Welcome to AI primer course#
Main aim of this course is to give you enough information so that you can start exploring field of AI on your own and maybe even start searching for DS role. We have only 5 main chapters and one bonus lecture to cover.
Unsupervised learning
SVD (Singular Value Decomposition) - it’s a good tool to introduce both technical tools we will be working with as well as giving us a glimpse at unsupervised learning.
Supervised learning
RF (Random Forests) - one of the first “silver bullets” out there. Our discussion will also cover Shannon’s work on entropy as it’s one of the key ingredients.
Deep learning
DNN (Deep Neural Networks) - we will build our own Perceptron from scratch, thus focusing on gradient descent and backprop on the way. By changing activation function logistic regression will be introduced and finally we will explore what a stack of layers (deep NN) can offer.
CNN (Convolutional Neural Networks) - even though different techniques come and go in deep learning world I strongly believe that CNN’s will be around for quite some time to come. We will use them not only for images, but also for time series prediction.
Attention - powerful idea that stands behind Transformers and one of the enablers for GPT-3, DALL-E 2 and others.
Reinforcement Learning (bonus lecture)
TD (Temporal Difference) - one of the core principles in reinforcement learning. We will apply it to play tic-tac-toe.
Also we will cover following toolset, which hopefully will be useful for your future projects:
numpy (mainly in SVD and FCN lectures) - will help us store vectors, matrices and perform operations on them.
matplotlib (in all lectures) - nice and simple plotting lib.
scikit-learn - ML library.
pandas (mainly in RF lecture) - structured way of looking at tabular data.
PyTorch (FCN and CNN lectures) - simple deep learning library based on tensorflow.
git (final project) - version control tool.
Toolset will be presented only in lectures, thus it’s up to you to learn them on your own if you do not plan to attend. There are a lot of resources, but I highly suggest to read intros in corresponding docs.
What to expect from a single lecture?
There will be no clear distinction between theory and practice, thus you should have your PC ready for small assignments that you will encounter on the way.

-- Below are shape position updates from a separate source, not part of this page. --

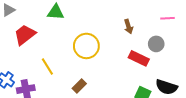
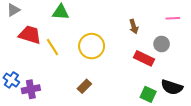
red trapezoid: (25, 35) -> (30, 35), turned 55
yellow line: (47, 67) -> (52, 47), moved

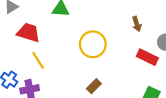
yellow line: (52, 47) -> (38, 60), moved
brown rectangle: (84, 86) -> (94, 86), moved

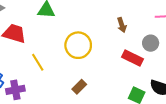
yellow line: (38, 60) -> (38, 62), moved

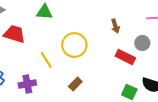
yellow line: (38, 62) -> (46, 60), moved
purple cross: (15, 90) -> (27, 84), moved

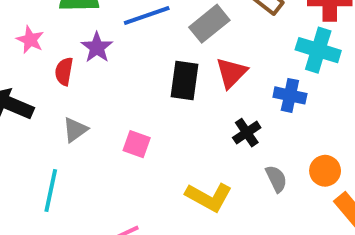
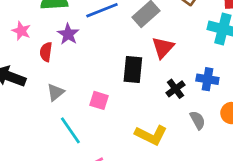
black rectangle: (185, 80) -> (133, 69), moved
blue cross: (290, 95) -> (207, 79), moved
cyan line: (51, 190) -> (70, 130), moved, turned -44

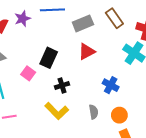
black rectangle: (133, 69) -> (49, 58), moved
black cross: (175, 89) -> (62, 85), moved

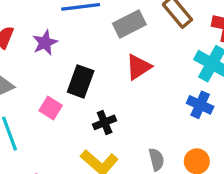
purple star: (22, 19) -> (45, 43), moved
blue cross: (111, 85) -> (200, 105), moved

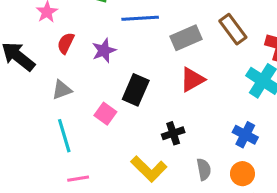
blue cross: (200, 105) -> (245, 135), moved
black cross: (105, 122) -> (173, 133), moved

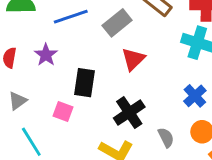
black cross: (173, 133) -> (129, 113), size x1.5
blue cross: (245, 135) -> (195, 96), turned 35

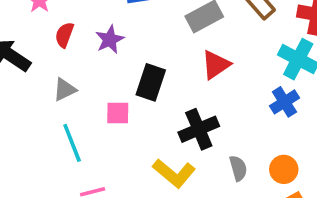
blue cross: (195, 96) -> (284, 102), moved
pink square: (63, 112) -> (118, 113), turned -30

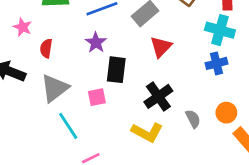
purple star: (110, 40) -> (96, 43), moved
gray triangle: (65, 90) -> (55, 88), size x1.6
blue cross: (284, 102) -> (217, 63), turned 30

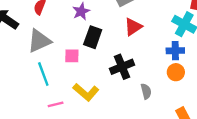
orange circle: (226, 113) -> (176, 72), moved
yellow L-shape: (147, 132) -> (86, 92), moved

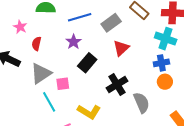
black rectangle: (93, 37) -> (87, 63), turned 30
pink square: (72, 56) -> (63, 84), moved
gray semicircle: (146, 91) -> (141, 103), size x1.5

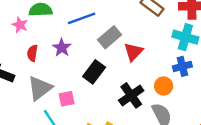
gray rectangle: (111, 23) -> (110, 37), moved
pink star: (20, 27) -> (20, 25), moved
purple star: (73, 42) -> (62, 48), moved
orange circle: (165, 82) -> (164, 86), moved

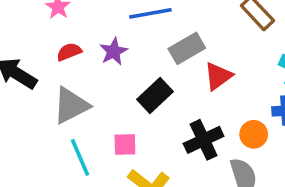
red semicircle: (32, 53) -> (69, 52), turned 49
pink square: (67, 99) -> (125, 145), moved

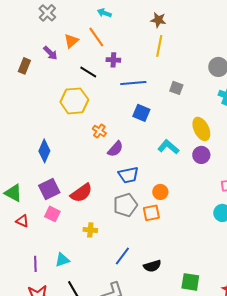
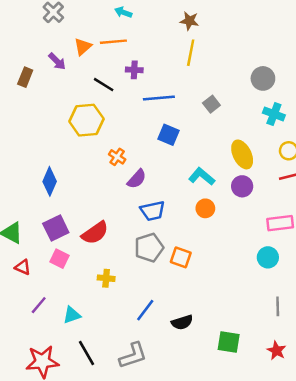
orange line: (96, 37) -> (113, 42), turned -60
gray square: (176, 88) -> (211, 104), turned 32
orange circle: (160, 192) -> (205, 208), moved
orange square: (151, 213) -> (181, 257), turned 30
purple line: (35, 264) -> (39, 305), moved, turned 42

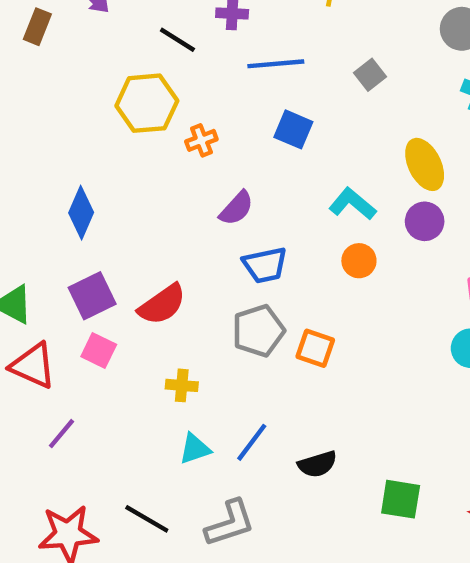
orange cross: (117, 157) -> (201, 140), moved, turned 35
red triangle: (23, 267) -> (33, 366), size x1.6
cyan triangle: (72, 315) -> (195, 449), moved
black line: (86, 353) -> (147, 519), turned -30

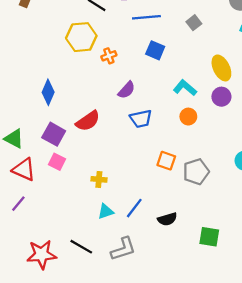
purple square: (92, 296) -> (54, 134), turned -35
red semicircle: (162, 304) -> (88, 121), moved
gray pentagon: (258, 331) -> (196, 172), moved
purple line: (61, 434) -> (18, 204), moved

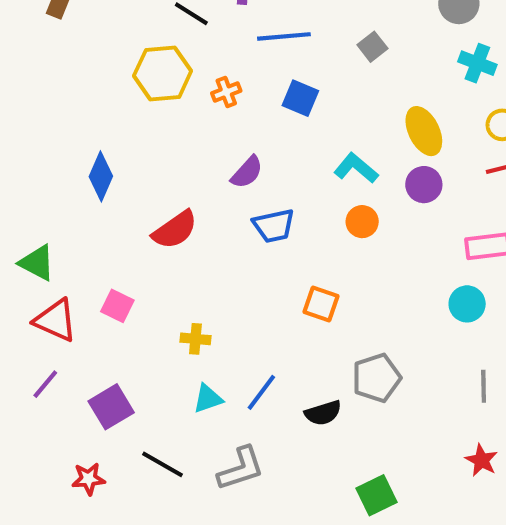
orange cross: (109, 56) -> (226, 92), moved
purple square: (54, 134) -> (111, 407), moved, turned 30
gray pentagon: (196, 172) -> (377, 378), moved
green square: (209, 237) -> (377, 495), moved, turned -35
red star: (42, 254) -> (88, 479), size x0.6

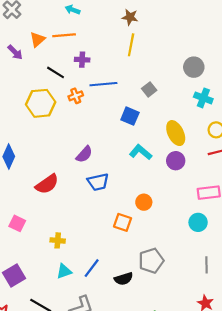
orange cross: (226, 92) -> (76, 96), moved
blue square: (300, 98) -> (130, 116), moved
orange circle: (362, 222) -> (144, 202), moved

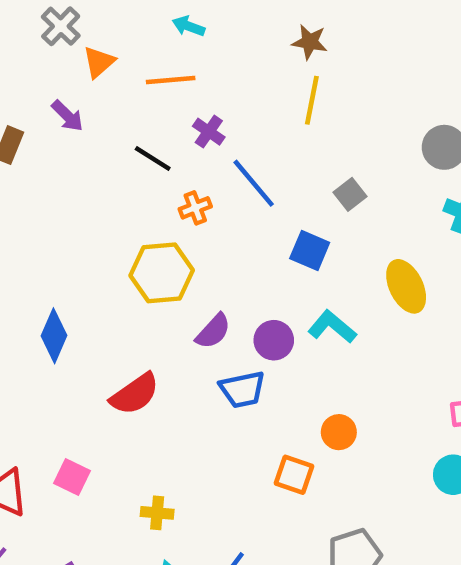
orange triangle: (37, 39) -> (99, 62), moved
purple cross: (82, 60) -> (209, 132), turned 32
blue line: (103, 84) -> (254, 183), turned 55
yellow hexagon: (41, 103) -> (162, 273), moved
purple circle: (176, 161) -> (274, 340), moved

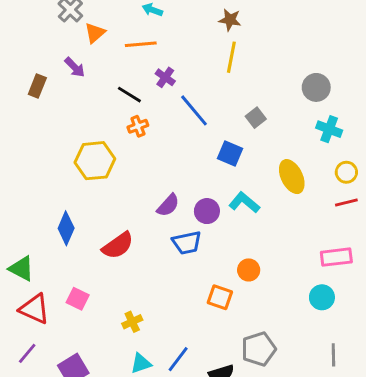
orange cross: (195, 208) -> (138, 126), moved
yellow hexagon: (162, 273) -> (95, 161), moved
blue diamond: (54, 336) -> (66, 228), moved
yellow cross: (157, 513) -> (132, 322), turned -30

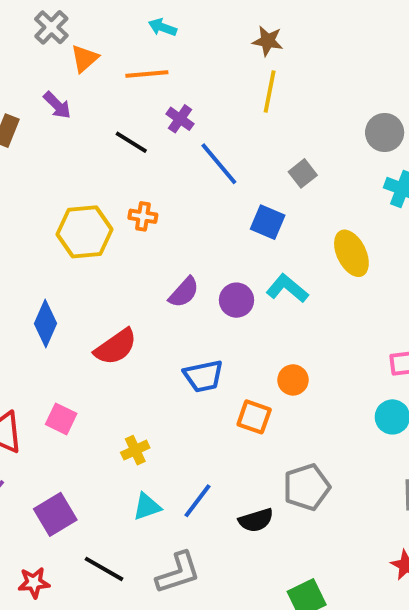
orange cross: (138, 126) -> (143, 216), moved, turned 30
blue trapezoid: (187, 243) -> (203, 376), moved

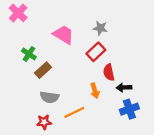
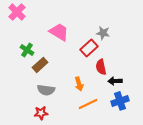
gray star: (100, 28) -> (103, 33), moved
orange arrow: (95, 91) -> (79, 84), moved
orange line: (74, 112) -> (88, 104), moved

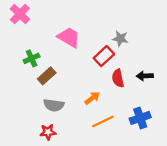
green cross: (27, 50) -> (32, 58), turned 32
black arrow: (115, 81) -> (145, 76), moved
orange arrow: (79, 84) -> (92, 98), turned -112

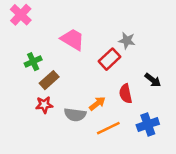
black arrow: (145, 76) -> (153, 80), turned -140
red semicircle: (118, 78) -> (126, 94), moved
gray semicircle: (54, 105) -> (75, 115), moved
red star: (48, 132) -> (44, 105), moved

Most important material will be listed here, but during lectures you will hear and see a lot of complementary material.
Each lecture will end with a list of resources (some of them mandatory). We will start a new lecture with a recap of what was done last time and discussion regarding mentioned resources in the hope to deepen understanding in the subject and inspire you to search for sources and publications yourself.
Launching notebooks#
You can launch notebooks while in interactive book by simply pressing the rocket logo and choosing Colab. To get faster run times click Runtime and Change runtime type, then select GPU or TPU. If necessary you can install missing packages by running !pip install [package name]
directly in the notebook.
NOTE: Colab will not save your changes between sessions! Download the notebook or save a copy in Google Drive before closing the browser. If you want to open notebooks locally (for a quick preview) you might find nteract useful.
As an alternative you can use non free, but cheap options like Jarvislabs or Paperspace. Actually Paperspace has free GPU option, but often it is not available.
(re)Sources#
Each chapter will have a list of resources, but for now I highly recommend to start listening/watching following resources on your spare time:
If I had to recommend a single book for beginner it will be this one - Hands-On Machine Learning with Scikit-Learn, Keras, and TensorFlow, 2nd Edition.